(Task input)

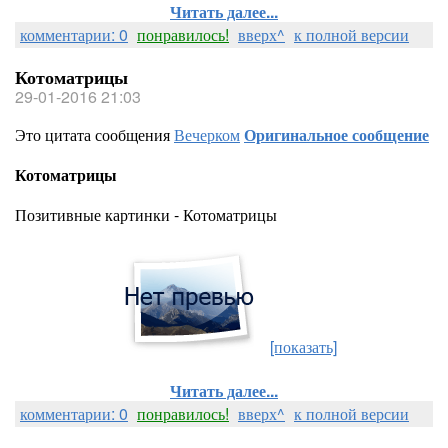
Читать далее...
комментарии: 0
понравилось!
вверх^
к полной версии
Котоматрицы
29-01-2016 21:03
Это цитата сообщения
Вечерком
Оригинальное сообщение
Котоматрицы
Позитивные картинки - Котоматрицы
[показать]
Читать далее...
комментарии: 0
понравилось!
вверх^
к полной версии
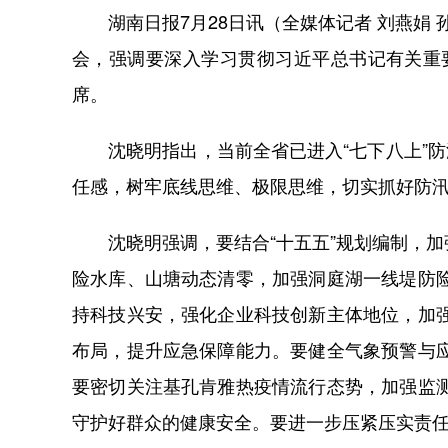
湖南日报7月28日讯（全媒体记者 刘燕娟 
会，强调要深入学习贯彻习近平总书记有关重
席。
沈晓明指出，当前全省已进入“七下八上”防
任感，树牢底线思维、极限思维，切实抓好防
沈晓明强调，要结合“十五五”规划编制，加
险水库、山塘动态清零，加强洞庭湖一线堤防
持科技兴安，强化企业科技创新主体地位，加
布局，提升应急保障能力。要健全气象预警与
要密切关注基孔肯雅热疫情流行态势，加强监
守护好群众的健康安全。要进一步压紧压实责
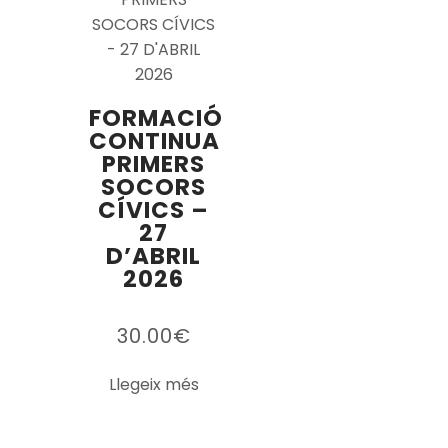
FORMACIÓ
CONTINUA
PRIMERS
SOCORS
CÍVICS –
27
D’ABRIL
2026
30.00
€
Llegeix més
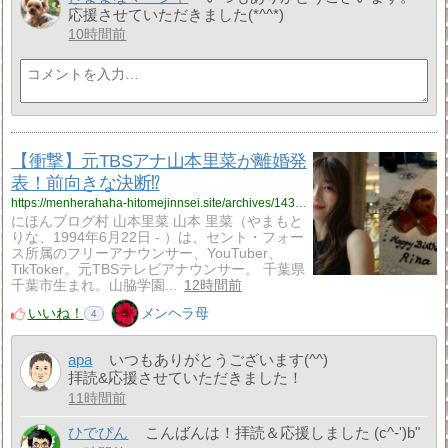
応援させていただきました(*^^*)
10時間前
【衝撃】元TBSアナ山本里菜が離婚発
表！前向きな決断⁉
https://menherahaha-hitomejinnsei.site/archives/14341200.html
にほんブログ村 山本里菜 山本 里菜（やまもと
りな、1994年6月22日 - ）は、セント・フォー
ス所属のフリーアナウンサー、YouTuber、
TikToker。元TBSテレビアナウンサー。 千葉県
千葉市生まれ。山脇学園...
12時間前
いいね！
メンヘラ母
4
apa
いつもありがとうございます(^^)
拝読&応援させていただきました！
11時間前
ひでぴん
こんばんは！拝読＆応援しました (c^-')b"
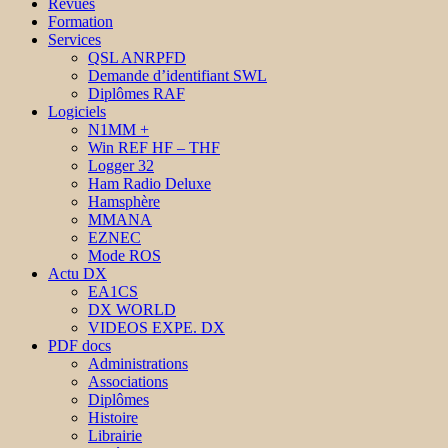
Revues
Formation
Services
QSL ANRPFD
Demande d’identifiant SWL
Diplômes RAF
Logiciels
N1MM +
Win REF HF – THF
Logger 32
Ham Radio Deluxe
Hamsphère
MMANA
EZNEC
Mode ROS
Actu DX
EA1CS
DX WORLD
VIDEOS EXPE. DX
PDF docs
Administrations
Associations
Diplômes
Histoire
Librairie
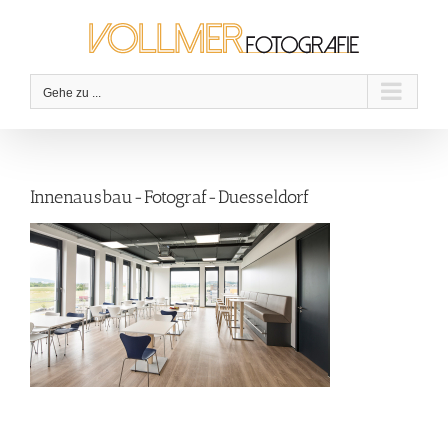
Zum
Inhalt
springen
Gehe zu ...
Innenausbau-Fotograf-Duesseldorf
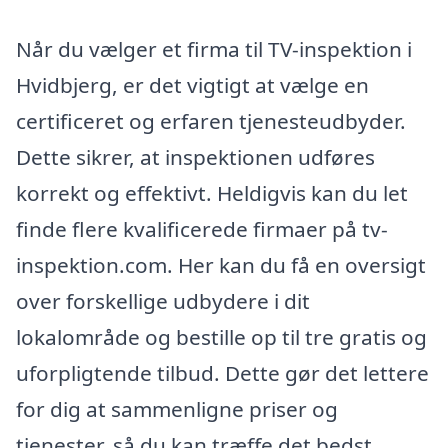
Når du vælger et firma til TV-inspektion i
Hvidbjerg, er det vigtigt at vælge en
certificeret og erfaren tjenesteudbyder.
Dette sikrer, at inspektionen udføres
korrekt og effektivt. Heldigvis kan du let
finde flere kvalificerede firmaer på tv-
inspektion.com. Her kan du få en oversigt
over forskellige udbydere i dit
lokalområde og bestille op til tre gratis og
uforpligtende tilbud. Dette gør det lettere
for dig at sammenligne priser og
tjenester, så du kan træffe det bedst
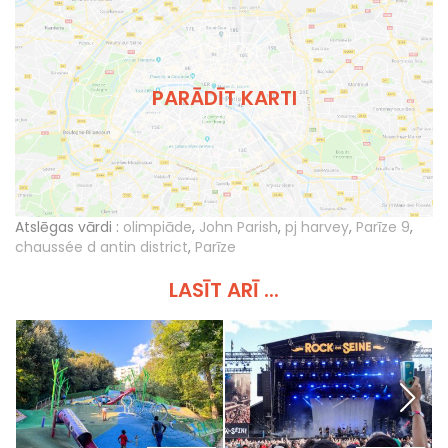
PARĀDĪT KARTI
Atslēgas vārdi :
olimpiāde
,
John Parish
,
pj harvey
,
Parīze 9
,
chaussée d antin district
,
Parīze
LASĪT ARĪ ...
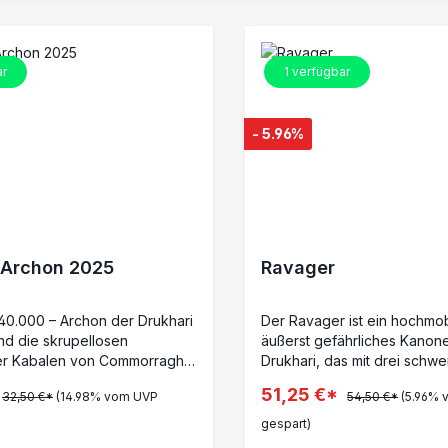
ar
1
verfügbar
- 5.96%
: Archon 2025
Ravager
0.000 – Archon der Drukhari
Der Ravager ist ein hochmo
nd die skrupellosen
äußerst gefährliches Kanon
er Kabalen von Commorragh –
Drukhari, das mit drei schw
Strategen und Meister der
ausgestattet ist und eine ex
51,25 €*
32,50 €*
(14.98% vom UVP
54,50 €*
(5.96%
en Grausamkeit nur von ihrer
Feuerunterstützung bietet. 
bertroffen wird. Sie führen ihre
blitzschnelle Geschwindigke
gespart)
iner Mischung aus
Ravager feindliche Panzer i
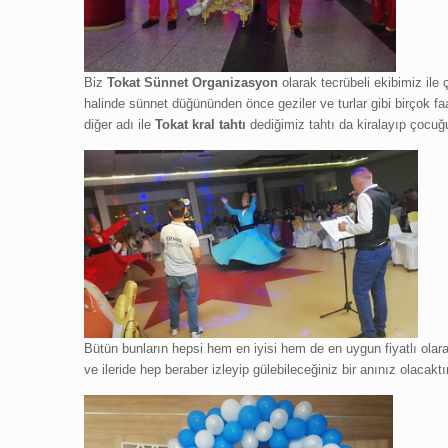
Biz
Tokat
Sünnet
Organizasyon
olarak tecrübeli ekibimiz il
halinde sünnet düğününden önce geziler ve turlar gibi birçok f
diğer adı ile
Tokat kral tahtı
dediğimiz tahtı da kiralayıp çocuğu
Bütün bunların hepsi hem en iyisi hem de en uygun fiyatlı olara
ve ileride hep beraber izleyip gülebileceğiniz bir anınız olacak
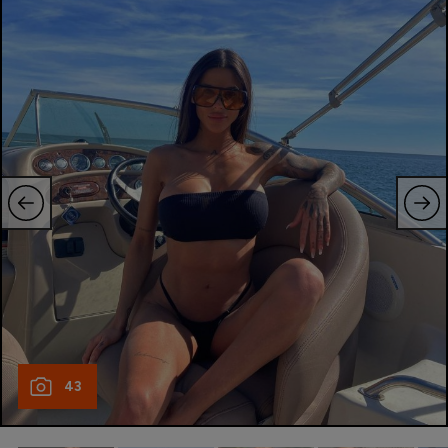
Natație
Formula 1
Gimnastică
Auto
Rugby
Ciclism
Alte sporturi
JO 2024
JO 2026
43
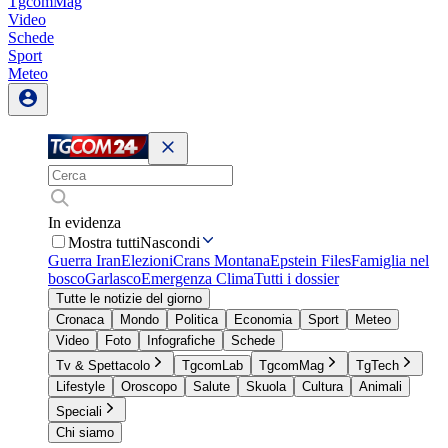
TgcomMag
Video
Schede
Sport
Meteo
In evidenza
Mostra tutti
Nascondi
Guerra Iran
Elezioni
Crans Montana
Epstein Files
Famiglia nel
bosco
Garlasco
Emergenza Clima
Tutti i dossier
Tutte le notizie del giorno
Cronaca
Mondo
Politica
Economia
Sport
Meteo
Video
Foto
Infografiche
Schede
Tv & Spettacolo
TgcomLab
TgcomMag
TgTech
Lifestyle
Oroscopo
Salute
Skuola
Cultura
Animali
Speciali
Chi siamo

(Instructions to follow)
The material above holds pictures; copy everything else in it exactly.

(Task solution)
Читать далее...
комментарии: 0
понравилось!
вверх^
к полной версии
Котоматрицы
29-01-2016 21:03
Это цитата сообщения
Вечерком
Оригинальное сообщение
Котоматрицы
Позитивные картинки - Котоматрицы
[показать]
Читать далее...
комментарии: 0
понравилось!
вверх^
к полной версии
湖南日报7月28日讯（全媒体记者 刘燕娟 
会，强调要深入学习贯彻习近平总书记有关重
席。
沈晓明指出，当前全省已进入“七下八上”防
任感，树牢底线思维、极限思维，切实抓好防
沈晓明强调，要结合“十五五”规划编制，加
险水库、山塘动态清零，加强洞庭湖一线堤防
持科技兴安，强化企业科技创新主体地位，加
布局，提升应急保障能力。要健全气象预警与
要密切关注基孔肯雅热疫情流行态势，加强监
守护好群众的健康安全。要进一步压紧压实责
FORMACIÓ
CONTINUA
PRIMERS
SOCORS
CÍVICS –
27
D’ABRIL
2026
30.00
€
Llegeix més
応援させていただきました(*^^*)
10時間前
【衝撃】元TBSアナ山本里菜が離婚発
表！前向きな決断⁉
https://menherahaha-hitomejinnsei.site/archives/14341200.html
にほんブログ村 山本里菜 山本 里菜（やまもと
りな、1994年6月22日 - ）は、セント・フォー
ス所属のフリーアナウンサー、YouTuber、
TikToker。元TBSテレビアナウンサー。 千葉県
千葉市生まれ。山脇学園...
12時間前
いいね！
メンヘラ母
4
apa
いつもありがとうございます(^^)
拝読&応援させていただきました！
11時間前
ひでぴん
こんばんは！拝読＆応援しました (c^-')b"
Revues
Formation
Services
QSL ANRPFD
Demande d’identifiant SWL
Diplômes RAF
Logiciels
N1MM +
Win REF HF – THF
Logger 32
Ham Radio Deluxe
Hamsphère
MMANA
EZNEC
Mode ROS
Actu DX
EA1CS
DX WORLD
VIDEOS EXPE. DX
PDF docs
Administrations
Associations
Diplômes
Histoire
Librairie
Zum
Inhalt
springen
Gehe zu ...
Innenausbau-Fotograf-Duesseldorf
Når du vælger et firma til TV-inspektion i
Hvidbjerg, er det vigtigt at vælge en
certificeret og erfaren tjenesteudbyder.
Dette sikrer, at inspektionen udføres
korrekt og effektivt. Heldigvis kan du let
finde flere kvalificerede firmaer på tv-
inspektion.com. Her kan du få en oversigt
over forskellige udbydere i dit
lokalområde og bestille op til tre gratis og
uforpligtende tilbud. Dette gør det lettere
for dig at sammenligne priser og
tjenester, så du kan træffe det bedst
PARĀDĪT KARTI
Atslēgas vārdi :
olimpiāde
,
John Parish
,
pj harvey
,
Parīze 9
,
chaussée d antin district
,
Parīze
LASĪT ARĪ ...
ar
1
verfügbar
- 5.96%
: Archon 2025
Ravager
0.000 – Archon der Drukhari
Der Ravager ist ein hochmo
nd die skrupellosen
äußerst gefährliches Kanon
er Kabalen von Commorragh –
Drukhari, das mit drei schw
Strategen und Meister der
ausgestattet ist und eine ex
51,25 €*
32,50 €*
(14.98% vom UVP
54,50 €*
(5.96%
en Grausamkeit nur von ihrer
Feuerunterstützung bietet. 
bertroffen wird. Sie führen ihre
blitzschnelle Geschwindigke
gespart)
iner Mischung aus
Ravager feindliche Panzer i
Biz
Tokat
Sünnet
Organizasyon
olarak tecrübeli ekibimiz il
halinde sünnet düğününden önce geziler ve turlar gibi birçok f
diğer adı ile
Tokat kral tahtı
dediğimiz tahtı da kiralayıp çocuğu
Bütün bunların hepsi hem en iyisi hem de en uygun fiyatlı olara
ve ileride hep beraber izleyip gülebileceğiniz bir anınız olacak
Natație
Formula 1
Gimnastică
Auto
Rugby
Ciclism
Alte sporturi
JO 2024
JO 2026
43
TgcomMag
Video
Schede
Sport
Meteo
In evidenza
Mostra tutti
Nascondi
Guerra Iran
Elezioni
Crans Montana
Epstein Files
Famiglia nel
bosco
Garlasco
Emergenza Clima
Tutti i dossier
Tutte le notizie del giorno
Cronaca
Mondo
Politica
Economia
Sport
Meteo
Video
Foto
Infografiche
Schede
Tv & Spettacolo
TgcomLab
TgcomMag
TgTech
Lifestyle
Oroscopo
Salute
Skuola
Cultura
Animali
Speciali
Chi siamo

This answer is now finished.